| Sun Temple: The magnificent Sun Temple
at Konark is the culmination of Orissan temple architecture,
and one of the most stunning monuments of religious architecture
in the world.Built by the King Narasimhadeva in the thirteenth
century, the entire temple was designed in the shape of
a colossal chariot with seven horses and twelve wheels,
carrying the sun god, Surya, across the heavens. Surya
has been a popular deity in India since the Vedic period
Konark is one of the well known tourist attractions
of Orissa. Konark, Konark houses a colossal temple dedicated
to the Sun God. Even in its ruined state it is a magnificient
temple reflecting the genius of the architects that
envisioned and built it.

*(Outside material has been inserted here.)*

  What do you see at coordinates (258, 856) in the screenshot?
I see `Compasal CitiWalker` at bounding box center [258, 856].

Bhubaneshwar, Konark and Puri
constitute the Golden triangle of Orissa, visited in
large numbers by pilgrims and tourists.
Konark is also known as Konaditya. The name Konark
is derived form the words Kona - Corner and Arka - Sun;
it is situated on the north eastern corner of Puri or
the Chakrakshetra. Konark is also known as Arkakshetra.

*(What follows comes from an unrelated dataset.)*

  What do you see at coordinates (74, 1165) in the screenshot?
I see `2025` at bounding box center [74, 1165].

This temple built in 1278 CE by the Ganga King Narasimha
Deva is one of the grandest temples of India and was
referred to as the Black Pagoda. The ruins of this temple
were excavated in late 19th century. The tower over
the Garbagriha is missing, however the Jagmohana is
intact, and even in this state, it is awe inspiring.

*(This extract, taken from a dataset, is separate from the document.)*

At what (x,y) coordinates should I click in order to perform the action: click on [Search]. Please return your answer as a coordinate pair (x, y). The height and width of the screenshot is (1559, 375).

Legend has it that Samba, the king of Krishna and Jambavati
entered the bathing chamber of Krishna's wifes, and
was cursed by Krishna with leprosy. It was decreed that
he would be relieved of the curse by worshipping the
sun God on the sea coast north east of Puri. Accordingly
Samba reached Konaditya Kshetra and discovered an image
of Surya seated on the lotus, worshipped him and was
relieved of his curse.
It is said that the temple was not completed as conceived
because the foundation was not strong enough to bear
the weight of the heavy dome. Local beleif has it that
it was constructed in entirety, however its magnetic
dome caused ships to crash near the seashore, and that
the dome was removed and destroyed and that the image
of the Sun God was taken to Puri.
The Temple: The Konark temple is widely known not only
for its architectural grandeur but also for the intricacy
and profusion of sculptural work. The entire temple
has been conceived as a chariot of the sun god with
24 wheels, each about 10 feet in diameter, with a set
of spokes and elaborate carvings. Seven horses drag
the temple. Two lions guard the entrance, crushing elephants.
A flight of steps lead to the main entrance.
The nata mandir in front of the Jagamohana is also
intricately carved. Around the base of the temple, and
up the walls and roof, are carvings in the erotic style.
There are images of animals, foliage, men, warriors
on horses and other interesting patterns. There are
three images of the Sun God, positioned to catch the
rays of the sun at dawn, noon and sunset.
The Melakkadambur Shiva temple, built in the form of
a chariot during the age of Kulottunga Chola I (1075-1120),
is the earliest of this kind, and is still in a well
preserved state. It is believed that this temple set
the pace for the ratha (chariot) vimana temples in India,
as a distant descendant of Kulottunga I on the female
line, and thefamous Eastern Ganga ruler Narasimha Deva,
built the Sun Temple at Konark in the form of a chariot
in the 13th century. Kulottunga Chola is also credited
with having built the Suryanaar temple near Kumbhakonam.
Temples dedicated to the Sun are not a common feature
in the Tamil speaking region of the Indian subcontinent.